Segment Start: SUPPLIED INFORMATION

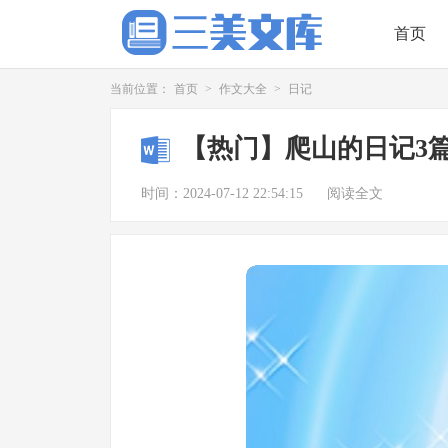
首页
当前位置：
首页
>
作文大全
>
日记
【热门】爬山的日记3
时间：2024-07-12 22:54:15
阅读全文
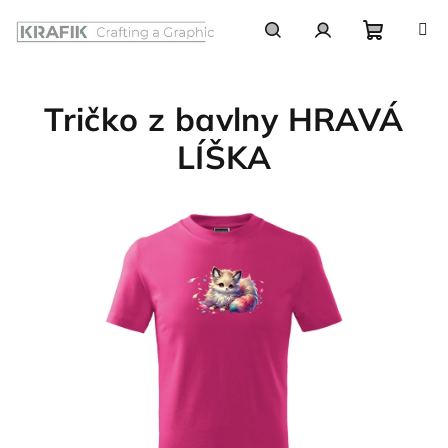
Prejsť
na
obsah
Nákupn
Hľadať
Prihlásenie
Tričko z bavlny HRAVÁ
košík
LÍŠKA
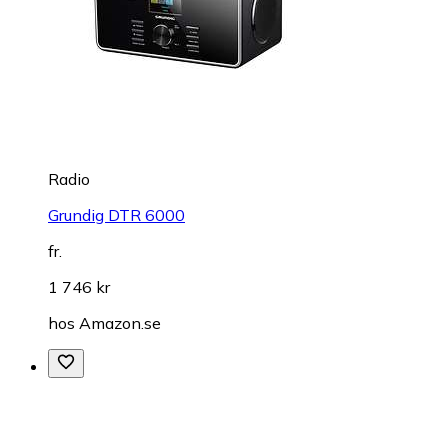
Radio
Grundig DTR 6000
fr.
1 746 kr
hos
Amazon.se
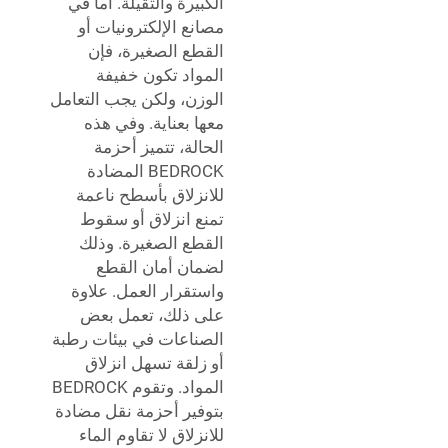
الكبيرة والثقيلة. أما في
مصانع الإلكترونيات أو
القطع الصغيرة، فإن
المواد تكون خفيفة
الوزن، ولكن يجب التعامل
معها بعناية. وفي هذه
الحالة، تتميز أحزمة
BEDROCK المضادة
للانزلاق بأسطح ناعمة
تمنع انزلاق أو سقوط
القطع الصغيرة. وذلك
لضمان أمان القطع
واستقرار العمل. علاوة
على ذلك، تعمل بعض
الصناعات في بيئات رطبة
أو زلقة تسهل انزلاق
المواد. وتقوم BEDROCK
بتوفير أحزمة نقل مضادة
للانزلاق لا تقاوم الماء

Segment End: SUPPLIED INFORMATION

## WHAT IS NEEDED
Repeat word for word from the line holding "مصانع الإلكترونيات أو" down to the last line above, including both.

## EXERCISE SOLUTION
مصانع الإلكترونيات أو
القطع الصغيرة، فإن
المواد تكون خفيفة
الوزن، ولكن يجب التعامل
معها بعناية. وفي هذه
الحالة، تتميز أحزمة
BEDROCK المضادة
للانزلاق بأسطح ناعمة
تمنع انزلاق أو سقوط
القطع الصغيرة. وذلك
لضمان أمان القطع
واستقرار العمل. علاوة
على ذلك، تعمل بعض
الصناعات في بيئات رطبة
أو زلقة تسهل انزلاق
المواد. وتقوم BEDROCK
بتوفير أحزمة نقل مضادة
للانزلاق لا تقاوم الماء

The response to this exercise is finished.